-- Opening Marker --
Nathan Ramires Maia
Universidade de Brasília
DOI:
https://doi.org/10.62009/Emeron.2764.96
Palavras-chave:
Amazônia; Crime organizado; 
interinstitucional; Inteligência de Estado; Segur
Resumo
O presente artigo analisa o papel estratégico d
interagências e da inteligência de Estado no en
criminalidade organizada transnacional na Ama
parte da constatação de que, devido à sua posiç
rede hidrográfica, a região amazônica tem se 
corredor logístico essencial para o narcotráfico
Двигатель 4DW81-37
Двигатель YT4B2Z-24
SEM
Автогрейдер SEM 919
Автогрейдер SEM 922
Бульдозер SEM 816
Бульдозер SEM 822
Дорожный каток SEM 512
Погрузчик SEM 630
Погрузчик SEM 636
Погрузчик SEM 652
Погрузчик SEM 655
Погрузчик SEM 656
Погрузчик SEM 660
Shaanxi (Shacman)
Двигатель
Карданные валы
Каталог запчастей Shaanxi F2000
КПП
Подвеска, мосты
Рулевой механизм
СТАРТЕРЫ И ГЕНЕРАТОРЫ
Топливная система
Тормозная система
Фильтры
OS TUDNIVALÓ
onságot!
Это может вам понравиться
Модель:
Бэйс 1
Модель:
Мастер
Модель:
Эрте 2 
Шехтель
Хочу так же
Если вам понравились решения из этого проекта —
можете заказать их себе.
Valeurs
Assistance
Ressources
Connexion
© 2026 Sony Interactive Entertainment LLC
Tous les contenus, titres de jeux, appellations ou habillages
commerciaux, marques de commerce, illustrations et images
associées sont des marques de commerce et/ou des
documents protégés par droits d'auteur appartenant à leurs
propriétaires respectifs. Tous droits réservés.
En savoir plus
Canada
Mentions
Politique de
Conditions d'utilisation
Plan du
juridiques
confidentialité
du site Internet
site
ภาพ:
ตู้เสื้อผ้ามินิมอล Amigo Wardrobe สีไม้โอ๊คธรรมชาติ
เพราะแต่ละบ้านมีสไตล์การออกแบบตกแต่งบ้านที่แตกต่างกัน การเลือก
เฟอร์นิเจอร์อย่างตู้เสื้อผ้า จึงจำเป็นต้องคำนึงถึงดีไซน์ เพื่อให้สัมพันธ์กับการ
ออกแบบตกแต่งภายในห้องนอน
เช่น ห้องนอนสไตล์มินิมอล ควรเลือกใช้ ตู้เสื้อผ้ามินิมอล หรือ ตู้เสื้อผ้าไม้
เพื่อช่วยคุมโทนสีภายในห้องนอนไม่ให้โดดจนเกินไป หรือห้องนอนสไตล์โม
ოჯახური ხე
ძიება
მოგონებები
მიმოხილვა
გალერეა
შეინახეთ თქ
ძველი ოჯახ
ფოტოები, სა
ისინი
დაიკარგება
-- Closing Marker --
[WORK INSTRUCTION] The full listing, repeated exactly, is the expected answer.

[FINISHED TASK]
Nathan Ramires Maia
Universidade de Brasília
DOI:
https://doi.org/10.62009/Emeron.2764.96
Palavras-chave:
Amazônia; Crime organizado; 
interinstitucional; Inteligência de Estado; Segur
Resumo
O presente artigo analisa o papel estratégico d
interagências e da inteligência de Estado no en
criminalidade organizada transnacional na Ama
parte da constatação de que, devido à sua posiç
rede hidrográfica, a região amazônica tem se 
corredor logístico essencial para o narcotráfico
Двигатель 4DW81-37
Двигатель YT4B2Z-24
SEM
Автогрейдер SEM 919
Автогрейдер SEM 922
Бульдозер SEM 816
Бульдозер SEM 822
Дорожный каток SEM 512
Погрузчик SEM 630
Погрузчик SEM 636
Погрузчик SEM 652
Погрузчик SEM 655
Погрузчик SEM 656
Погрузчик SEM 660
Shaanxi (Shacman)
Двигатель
Карданные валы
Каталог запчастей Shaanxi F2000
КПП
Подвеска, мосты
Рулевой механизм
СТАРТЕРЫ И ГЕНЕРАТОРЫ
Топливная система
Тормозная система
Фильтры
OS TUDNIVALÓ
onságot!
Это может вам понравиться
Модель:
Бэйс 1
Модель:
Мастер
Модель:
Эрте 2 
Шехтель
Хочу так же
Если вам понравились решения из этого проекта —
можете заказать их себе.
Valeurs
Assistance
Ressources
Connexion
© 2026 Sony Interactive Entertainment LLC
Tous les contenus, titres de jeux, appellations ou habillages
commerciaux, marques de commerce, illustrations et images
associées sont des marques de commerce et/ou des
documents protégés par droits d'auteur appartenant à leurs
propriétaires respectifs. Tous droits réservés.
En savoir plus
Canada
Mentions
Politique de
Conditions d'utilisation
Plan du
juridiques
confidentialité
du site Internet
site
ภาพ:
ตู้เสื้อผ้ามินิมอล Amigo Wardrobe สีไม้โอ๊คธรรมชาติ
เพราะแต่ละบ้านมีสไตล์การออกแบบตกแต่งบ้านที่แตกต่างกัน การเลือก
เฟอร์นิเจอร์อย่างตู้เสื้อผ้า จึงจำเป็นต้องคำนึงถึงดีไซน์ เพื่อให้สัมพันธ์กับการ
ออกแบบตกแต่งภายในห้องนอน
เช่น ห้องนอนสไตล์มินิมอล ควรเลือกใช้ ตู้เสื้อผ้ามินิมอล หรือ ตู้เสื้อผ้าไม้
เพื่อช่วยคุมโทนสีภายในห้องนอนไม่ให้โดดจนเกินไป หรือห้องนอนสไตล์โม
ოჯახური ხე
ძიება
მოგონებები
მიმოხილვა
გალერეა
შეინახეთ თქ
ძველი ოჯახ
ფოტოები, სა
ისინი
დაიკარგება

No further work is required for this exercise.